The simplest answer is the Bolt EV does not use the same braking system as the Volt. The Bolt EV offers a variety of driving modes (Drive/Low/RoD) to suit the customer’s desire. To explain further I’ll need to risk going too techy. But I don’t know how else to clarify the confusion on ‘blended brakes’ topic.

A conventional blended brake system functionality (underline highlights where a difference exists):
1. Customer depresses brake pedal to achieve a low g deceleration
a. This displacement is read by a computer that interpolates how much deceleration the customer is requesting.
b. Depending on conditions a computer requests negative torque from the motor and/or applies hydraulic pressure to actuate the friction brakes.
2. Customer notices the vehicle decelerates
3. Customer requests higher g deceleration
a. This displacement is read by a computer that interpolates how much deceleration the customer is requesting.
b. Depending on conditions a computer requests more negative torque from the motor and/or applies hydraulic pressure to actuate the friction brakes.
4. The only time the customer operates the hydraulic circuit directly is if they “push through” for fail safe operation. (Extreme tech people I know “only” is not totally accurate but please let it go on this one to get the point across)
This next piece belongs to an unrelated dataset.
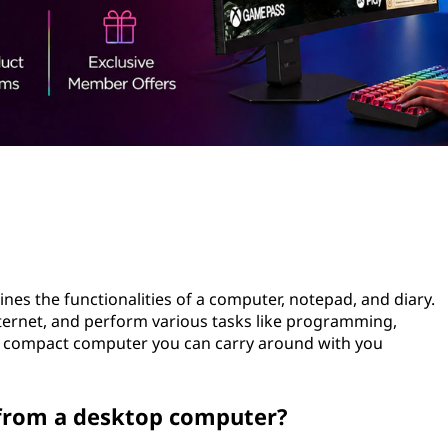
nes the functionalities of a computer, notepad, and diary.
internet, and perform various tasks like programming,
a compact computer you can carry around with you
 from a desktop computer?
The Bolt EV does not use “blended brakes” as the defined above. The Bolt EV does regen when braking. Roughly speaking in drive in a city cycle ~1/3 of the total energy discharge is recovered through our regen/braking strategy.

Bolt EV brake system functionality (This is where it gets cool):
1. Customer depresses brake pedal to achieve a low g deceleration
a. This displacement is read by a computer that interpolates how much deceleration the customer is requesting. (Note identical to above blended brake scenario)
b. The computer requests negative torque from the motor based on the position of the brake pedal. (Note only negative motor torque no possibility of hydraulics)
2. Customer notices the vehicle decelerates.
3. Customer requests higher g deceleration
a. This displacement is read by a computer that interpolates how much deceleration the customer is requesting.
b. The computer requests more negative torque from the motor based on the position of the brake pedal. And the brake master cylinder rod has now travelled far enough that hydraulic pressure is created creating friction deceleration.

The real difference comes as “blended brakes” can theoretically provide braking up to very high rate of deceleration. We cap the Bolt EV system and allow hydraulic to deal with the peak decel events. With that said I saw a comment that a Spark EV owner that he can get 60KW when braking. I’ll confirm you can get that in Drive on the Bolt EV as well.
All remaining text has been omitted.